The WCRC will host two pre-council meetings in the days leading to the General Council. Meeting 26-28 June in Leipzig, Germany, these pre-councils are opportunities for youth and women delegates to get to know each other better, explore the theme of the General Council, engage in deeper theological dialogue on issues of interest and learn about how the General Council conducts business.

Youth and women delegates are not only invited but are encouraged to attend these pre-councils. When registering for the General Council, delegates must also indicate their attendance at a pre-council. For additional information, please contact Dora Arce Valentin, executive secretary for justice and partnership:


The WCRC values the Reformed principle of the priesthood of all believers, and yet the world and many member churches still struggle to give full voice to the priestly presence of God in women believers. In most societies, women bear the bulk of responsibility for the most menial and domestic caring tasks.
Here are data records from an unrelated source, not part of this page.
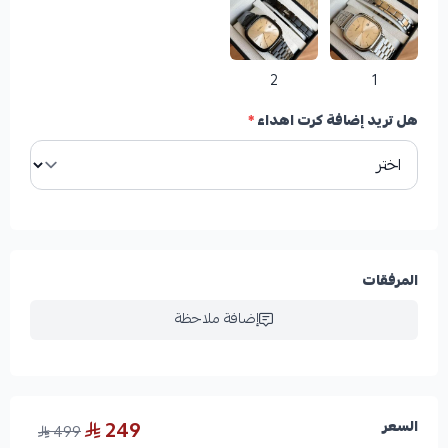
2
1
هل تريد إضافة كرت اهداء
*
المرفقات
إضافة ملاحظة
249
السعر
499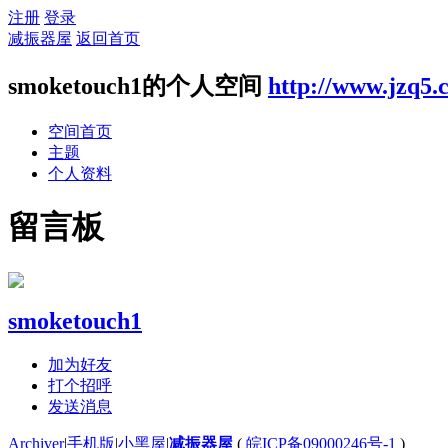
注册
登录
减振器屋
返回首页
smoketouch1的个人空间
http://www.jzq5.
空间首页
主题
个人资料
留言板
smoketouch1
加为好友
打个招呼
发送消息
Archiver
|
手机版
|
小黑屋
|
减振器屋
(
皖ICP备09000246号-1
)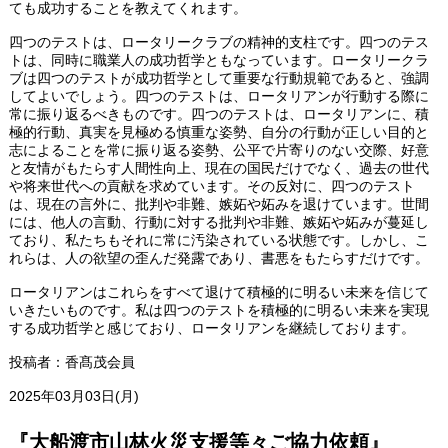
ても成功することを教えてくれます。
四つのテストは、ロータリークラブの精神的支柱です。四つのテス
トは、同時に職業人の成功哲学ともなっています。ロータリークラ
ブは四つのテストが成功哲学として重要な行動規範であると、強調
してよいでしょう。四つのテストは、ロータリアンが行動する際に
常に振り返るべきものです。四つのテストは、ロータリアンに、積
極的行動、真実を見極める慎重な姿勢、自分の行動が正しい目的と
志によることを常に振り返る姿勢、公平で片寄りのない交際、好意
と友情がもたらす人間性向上、現在の国民だけでなく、過去の世代
や将来世代への貢献を求めています。その反対に、四つのテスト
は、現在の言外に、批判や非難、嫉妬や妬みを退けています。世間
には、他人の言動、行動に対する批判や非難、嫉妬や妬みが蔓延し
ており、私たちもそれに常に汚染されている状態です。しかし、こ
れらは、人の欲望の歪んだ発露であり、書悪をもたらすだけです。
ロータリアンはこれらをすべて退けて積極的に明るい未来を信じて
いきたいものです。私は四つのテストを積極的に明るい未来を実現
する成功哲学と感じており、ロータリアンを継続しております。
投稿者：香髙茂会員
2025年03月03日(月)
『大船渡市山林火災支援等々ご協力依頼』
They often do so in environments which threaten them with violence, particularly if they challenge the injustices they see. The violence they experience brings them a closer knowledge of the Lord who was crucified for us all.
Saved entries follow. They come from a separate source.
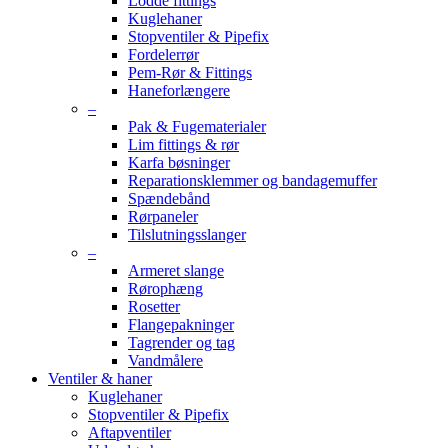
Lodde fittings
Kuglehaner
Stopventiler & Pipefix
Fordelerrør
Pem-Rør & Fittings
Haneforlængere
–
Pak & Fugematerialer
Lim fittings & rør
Karfa bøsninger
Reparationsklemmer og bandagemuffer
Spændebånd
Rørpaneler
Tilslutningsslanger
–
Armeret slange
Rørophæng
Rosetter
Flangepakninger
Tagrender og tag
Vandmålere
Ventiler & haner
Kuglehaner
Stopventiler & Pipefix
Aftapventiler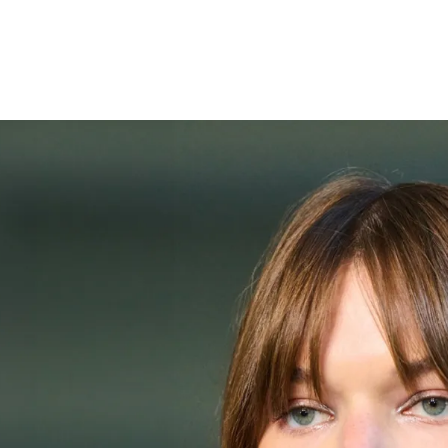
الات الرأي
تطبيقات سيدتي
ايل
دليل السفر
ارير
آخر الأخبار
وس سيدتي
مجلة سيد
غلاف رف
The Women’s Pre-Council theme is “Living God—in a World of Violence—Renew and Transform Us.” Working through the theme, the pre-council intends on unpacking different kinds of violence (e.g. structural, climate, physical, as well as the silencing and marginalizing of certain voices).
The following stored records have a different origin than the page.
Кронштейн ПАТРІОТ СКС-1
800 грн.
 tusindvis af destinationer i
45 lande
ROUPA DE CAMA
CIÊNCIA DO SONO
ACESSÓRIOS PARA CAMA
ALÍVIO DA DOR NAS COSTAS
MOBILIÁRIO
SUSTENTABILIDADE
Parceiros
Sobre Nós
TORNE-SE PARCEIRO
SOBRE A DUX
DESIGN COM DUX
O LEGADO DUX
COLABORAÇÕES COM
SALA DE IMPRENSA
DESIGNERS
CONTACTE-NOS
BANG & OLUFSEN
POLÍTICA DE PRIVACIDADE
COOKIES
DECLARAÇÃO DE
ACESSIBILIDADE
Speakers will include Elaine Storkey (gender-based violence) and Katalina Tahaafe Williams (climate change).


The Youth Pre-Council will give delegates who are aged 30 years or under the opportunity to learn more about the WCRC while at the same time getting to know some of the other delegates.

They’ll engage together in the theme “Living God, Renew and Transform Us” through the lens of Buen Vivir (The Good Life), exploring what this means to each participant from their different locations and different Christian traditions.

They’ll also learn about the decision-making process being used at the General Council and take a look at the business before the Council and what it means to young people of the Reformed tradition.